The other day, during an #askagent session on Twitter, my friend Emma asked, “What tools are out there for writers who struggle with motivation?”
To which the agent responded, “If you’re not motivated, maybe you shouldn’t be writing.”
This irked me to no end because a) why offer yourself up to questions if you’re just going to give crap responses like “give up”, and b) the answer he gave makes it out like if you hit a rough patch, if you sometimes hate what you’re writing (or even the act of writing), if you ever want to do other things, if you don’t live in Writerville 24/7, then you’re obviously not meant to write.
You know, like, ever.
Which is bad enough, when you think about it, but then someone stepped in to quote Ray Bradbury:
“Writing is survival. Not to write, for many of us, is to die.”
Pardon me while I call bullshit.
Writing is many things–many wonderful things–but it isn’t necessary for survival.
Not for anyone.
Not by any stretch of the imagination.
Writing is a luxury. It’s an indulgence. The fact that you can read this should be proof enough, because roughly 15% of the world’s population can’t. They can’t read. And they can’t write. And you can bet your ass they’re not dying from it.
I mean, really. What a silly thing to say–that if you don’t write, you’ll die.
Talk about a first world problem.
Over the years, I’ve met my fair share of writers. And writers? We’re a neurotic bunch–some more than others. But that’s to be expected–a huge chunk of our time is spent talking to imaginary people.
But my biggest pet peeve thus far has to be the perpetuation of the myth that real writers (as opposed to the “fake” ones, I guess) have been touched by God or a Thetan or a unicorn or something. No matter how you slice it, they hold firmly to the belief that they’ve been “chosen” over the rest of us losers.
Having a rough go of things? Too bad you’re not a real writer. If you were a real writer, it would all come naturally.
Publishing industry got you down? Better give up now–you’re obviously not cut out for this business.
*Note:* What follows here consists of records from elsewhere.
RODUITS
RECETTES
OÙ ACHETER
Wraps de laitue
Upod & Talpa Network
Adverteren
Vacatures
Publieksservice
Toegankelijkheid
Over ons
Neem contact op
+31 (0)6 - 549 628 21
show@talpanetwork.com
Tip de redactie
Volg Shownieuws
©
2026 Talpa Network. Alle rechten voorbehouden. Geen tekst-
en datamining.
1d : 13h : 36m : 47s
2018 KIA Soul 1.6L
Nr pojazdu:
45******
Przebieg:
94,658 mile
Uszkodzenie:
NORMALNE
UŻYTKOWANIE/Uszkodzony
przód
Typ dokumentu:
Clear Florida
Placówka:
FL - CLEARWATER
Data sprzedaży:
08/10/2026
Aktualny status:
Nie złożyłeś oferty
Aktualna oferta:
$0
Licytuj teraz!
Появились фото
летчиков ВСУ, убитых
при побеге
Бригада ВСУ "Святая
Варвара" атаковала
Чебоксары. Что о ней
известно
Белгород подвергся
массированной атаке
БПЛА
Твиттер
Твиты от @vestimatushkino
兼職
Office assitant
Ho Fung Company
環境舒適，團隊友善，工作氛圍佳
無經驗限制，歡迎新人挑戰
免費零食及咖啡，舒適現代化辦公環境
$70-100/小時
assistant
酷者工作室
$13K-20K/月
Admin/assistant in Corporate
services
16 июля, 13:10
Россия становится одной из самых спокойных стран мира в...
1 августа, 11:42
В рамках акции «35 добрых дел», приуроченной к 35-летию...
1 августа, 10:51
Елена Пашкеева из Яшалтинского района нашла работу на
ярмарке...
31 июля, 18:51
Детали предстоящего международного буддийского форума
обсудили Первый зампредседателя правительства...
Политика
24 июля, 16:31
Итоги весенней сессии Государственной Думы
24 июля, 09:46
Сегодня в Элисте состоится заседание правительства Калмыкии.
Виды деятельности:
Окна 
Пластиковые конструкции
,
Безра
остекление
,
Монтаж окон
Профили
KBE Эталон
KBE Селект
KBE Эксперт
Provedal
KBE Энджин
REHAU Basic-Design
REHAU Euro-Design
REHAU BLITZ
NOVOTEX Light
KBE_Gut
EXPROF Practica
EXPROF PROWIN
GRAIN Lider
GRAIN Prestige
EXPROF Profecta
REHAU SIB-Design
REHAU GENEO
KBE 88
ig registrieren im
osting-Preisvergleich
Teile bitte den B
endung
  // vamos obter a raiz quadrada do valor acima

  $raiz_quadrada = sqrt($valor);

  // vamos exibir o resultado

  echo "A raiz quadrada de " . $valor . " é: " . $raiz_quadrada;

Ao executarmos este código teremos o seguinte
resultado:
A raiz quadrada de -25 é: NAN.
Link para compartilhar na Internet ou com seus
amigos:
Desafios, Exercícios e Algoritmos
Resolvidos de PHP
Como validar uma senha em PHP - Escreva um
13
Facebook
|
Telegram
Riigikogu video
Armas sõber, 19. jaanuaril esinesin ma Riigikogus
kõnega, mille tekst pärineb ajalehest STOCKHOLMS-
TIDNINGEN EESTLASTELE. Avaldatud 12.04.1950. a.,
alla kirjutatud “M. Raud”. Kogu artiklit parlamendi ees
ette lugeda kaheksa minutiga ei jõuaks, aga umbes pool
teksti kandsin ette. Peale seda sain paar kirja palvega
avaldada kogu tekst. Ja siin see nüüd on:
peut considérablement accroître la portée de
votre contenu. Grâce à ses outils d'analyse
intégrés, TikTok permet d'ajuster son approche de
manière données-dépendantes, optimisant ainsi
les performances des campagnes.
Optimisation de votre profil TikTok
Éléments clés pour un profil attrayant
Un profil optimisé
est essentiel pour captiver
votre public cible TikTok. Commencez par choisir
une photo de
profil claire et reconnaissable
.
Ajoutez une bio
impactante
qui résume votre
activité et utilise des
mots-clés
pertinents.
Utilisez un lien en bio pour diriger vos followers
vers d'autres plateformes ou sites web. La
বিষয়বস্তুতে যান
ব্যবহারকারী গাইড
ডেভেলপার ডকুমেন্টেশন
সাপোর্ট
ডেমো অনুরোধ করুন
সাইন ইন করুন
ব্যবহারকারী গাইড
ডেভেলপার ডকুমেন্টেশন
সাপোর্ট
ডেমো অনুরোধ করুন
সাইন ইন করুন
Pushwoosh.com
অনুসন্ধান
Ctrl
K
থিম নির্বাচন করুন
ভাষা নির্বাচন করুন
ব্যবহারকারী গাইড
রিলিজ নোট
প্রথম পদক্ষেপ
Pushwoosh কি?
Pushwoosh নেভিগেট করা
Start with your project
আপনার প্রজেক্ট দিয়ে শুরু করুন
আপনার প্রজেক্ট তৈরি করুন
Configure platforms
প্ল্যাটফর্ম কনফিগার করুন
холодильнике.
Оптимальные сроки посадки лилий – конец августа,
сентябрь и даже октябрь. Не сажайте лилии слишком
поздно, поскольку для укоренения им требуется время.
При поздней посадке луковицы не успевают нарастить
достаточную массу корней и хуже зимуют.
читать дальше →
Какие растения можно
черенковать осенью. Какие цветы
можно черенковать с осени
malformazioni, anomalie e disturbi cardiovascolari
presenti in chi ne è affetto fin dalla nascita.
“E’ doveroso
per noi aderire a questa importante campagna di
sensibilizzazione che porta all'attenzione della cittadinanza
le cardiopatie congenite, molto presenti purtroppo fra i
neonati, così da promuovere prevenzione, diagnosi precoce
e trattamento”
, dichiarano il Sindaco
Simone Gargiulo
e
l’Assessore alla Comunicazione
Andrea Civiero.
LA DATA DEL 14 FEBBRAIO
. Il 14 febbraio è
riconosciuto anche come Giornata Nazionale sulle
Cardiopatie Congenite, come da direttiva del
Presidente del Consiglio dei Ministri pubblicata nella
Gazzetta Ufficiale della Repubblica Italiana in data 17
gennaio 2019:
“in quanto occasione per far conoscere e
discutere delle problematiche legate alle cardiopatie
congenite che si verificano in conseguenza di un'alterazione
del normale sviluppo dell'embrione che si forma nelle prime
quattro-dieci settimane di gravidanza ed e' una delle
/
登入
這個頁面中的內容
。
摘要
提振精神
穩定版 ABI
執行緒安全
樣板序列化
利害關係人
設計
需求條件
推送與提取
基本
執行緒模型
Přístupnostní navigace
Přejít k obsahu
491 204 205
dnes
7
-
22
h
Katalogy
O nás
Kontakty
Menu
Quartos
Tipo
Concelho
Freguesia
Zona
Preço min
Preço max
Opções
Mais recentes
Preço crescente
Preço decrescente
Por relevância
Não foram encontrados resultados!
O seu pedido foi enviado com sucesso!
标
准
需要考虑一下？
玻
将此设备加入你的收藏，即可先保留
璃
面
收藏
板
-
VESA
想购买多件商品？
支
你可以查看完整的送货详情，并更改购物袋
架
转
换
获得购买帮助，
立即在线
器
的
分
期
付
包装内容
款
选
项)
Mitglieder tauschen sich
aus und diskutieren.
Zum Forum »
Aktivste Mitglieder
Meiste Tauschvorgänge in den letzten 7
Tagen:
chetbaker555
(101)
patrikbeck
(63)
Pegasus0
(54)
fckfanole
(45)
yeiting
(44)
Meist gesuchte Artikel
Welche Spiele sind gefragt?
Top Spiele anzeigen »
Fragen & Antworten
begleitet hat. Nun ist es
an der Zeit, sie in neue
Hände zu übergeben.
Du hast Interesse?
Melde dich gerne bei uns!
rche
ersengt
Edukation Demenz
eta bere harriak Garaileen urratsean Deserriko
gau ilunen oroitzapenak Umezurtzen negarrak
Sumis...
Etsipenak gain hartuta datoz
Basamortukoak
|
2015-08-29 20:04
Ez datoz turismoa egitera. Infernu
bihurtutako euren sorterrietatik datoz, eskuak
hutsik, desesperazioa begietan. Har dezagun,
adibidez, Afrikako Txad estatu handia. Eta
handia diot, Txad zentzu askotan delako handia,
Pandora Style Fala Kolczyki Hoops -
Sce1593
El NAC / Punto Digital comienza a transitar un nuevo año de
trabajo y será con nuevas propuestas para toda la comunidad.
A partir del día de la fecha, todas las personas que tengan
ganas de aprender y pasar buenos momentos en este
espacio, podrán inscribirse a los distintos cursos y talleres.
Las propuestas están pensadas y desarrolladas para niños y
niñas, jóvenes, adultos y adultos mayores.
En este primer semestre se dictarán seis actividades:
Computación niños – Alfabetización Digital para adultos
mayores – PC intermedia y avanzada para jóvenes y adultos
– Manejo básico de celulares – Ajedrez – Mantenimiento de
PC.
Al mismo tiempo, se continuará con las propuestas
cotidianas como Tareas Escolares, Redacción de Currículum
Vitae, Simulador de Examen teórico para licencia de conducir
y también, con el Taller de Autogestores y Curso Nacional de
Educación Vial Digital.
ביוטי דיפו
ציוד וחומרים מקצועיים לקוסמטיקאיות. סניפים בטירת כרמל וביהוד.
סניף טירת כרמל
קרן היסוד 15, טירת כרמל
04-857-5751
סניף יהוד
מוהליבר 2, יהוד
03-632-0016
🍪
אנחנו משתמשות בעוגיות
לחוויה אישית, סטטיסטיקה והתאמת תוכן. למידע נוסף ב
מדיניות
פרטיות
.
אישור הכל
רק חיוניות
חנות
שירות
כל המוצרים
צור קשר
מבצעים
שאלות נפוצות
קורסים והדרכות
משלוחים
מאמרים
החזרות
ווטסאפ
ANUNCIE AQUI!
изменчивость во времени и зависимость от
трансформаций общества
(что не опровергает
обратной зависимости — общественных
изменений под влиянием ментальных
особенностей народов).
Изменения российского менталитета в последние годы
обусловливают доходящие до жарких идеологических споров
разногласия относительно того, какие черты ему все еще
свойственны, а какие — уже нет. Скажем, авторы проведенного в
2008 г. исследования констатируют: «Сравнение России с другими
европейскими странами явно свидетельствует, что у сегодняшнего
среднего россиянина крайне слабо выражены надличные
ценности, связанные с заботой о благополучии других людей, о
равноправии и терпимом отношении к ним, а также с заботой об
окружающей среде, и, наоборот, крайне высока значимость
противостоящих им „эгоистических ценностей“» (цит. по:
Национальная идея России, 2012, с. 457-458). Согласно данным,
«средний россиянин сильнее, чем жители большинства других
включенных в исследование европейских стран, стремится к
Would rather watch Teen Mom 2 on Netflix than write the next chapter? A real writer would keel over dead from all that time spent not writing.
Ironically, it’s been my experience that these real writers–the writing-is-my-destiny writers–are often the ones who write the least. They’ve cloaked themselves in the identity of a writer, right down to the #amwriting hashtag and Ray Bradbury quotes. But they never transitioned from noun to verb.
They’re so busy being a writer that they fail to do any writing.
Writing is not who you are. Human is what you are. A husband, wife, father, mother, brother, sister, cousin, daughter is who you are. Writing is what you do.
That’s all it is. That’s all it will ever be.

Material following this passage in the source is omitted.